On avait ainsi prévu traiter neuf autres patients atteints de la même maladie. Des difficultés financières ont toutefois contraint la firme américaine de biotechnologie qui l'a développé, Prime Medicine, à suspendre l'essai clinique après un seul patient.
«On partage l'amertume et la tristesse des autres malades qui étaient sur la liste d'attente pour être parmi les dix patients qui allaient bénéficier de ce traitement et qui ont appris que malheureusement, alors que ça marche, ils ne vont pas pouvoir être traités parce que ce n'est pas rentable pour la compagnie ou pour quelque autre raison», a dit le docteur Haddad.
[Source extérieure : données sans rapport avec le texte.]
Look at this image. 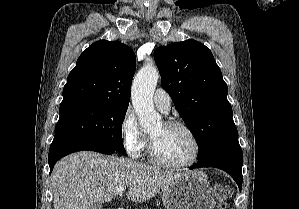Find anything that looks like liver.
<instances>
[{
	"label": "liver",
	"instance_id": "6515ba94",
	"mask_svg": "<svg viewBox=\"0 0 299 209\" xmlns=\"http://www.w3.org/2000/svg\"><path fill=\"white\" fill-rule=\"evenodd\" d=\"M192 172L163 170L131 159L82 151L55 165L52 173L54 209H89L109 202L116 190L128 187L127 198L144 202L160 189Z\"/></svg>",
	"mask_w": 299,
	"mask_h": 209
}]
</instances>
Prime Medicine a ainsi annoncé que leur technologie sera redirigée vers d'autres maladies, des domaines qui leur semblent plus «intéressants».
Cela démontre, ajoute le docteur Haddad, que ce genre de traitement devrait probablement rester dans la sphère académique et être géré par des fonds publics, «parce que quand on dépend de l'industrie, ils peuvent (débrancher le projet) quand ils veulent et c'est fondamentalement triste et injuste pour les patients qui attendent».
Cela étant dit, maintenant que le «prime editing» a fait ses preuves avec la GSC, ce traitement «révolutionnaire» pourrait un jour transformer la prise en charge des maladies génétiques rares, assure-t-il.
«Je dis souvent à mes amis, 'vous n'avez pas idée de ce qui s'en vient, c'est complètement fou', a conclu le docteur Haddad. Les obstacles qu'on voyait tombent un par un, et le futur c'est aujourd'hui.»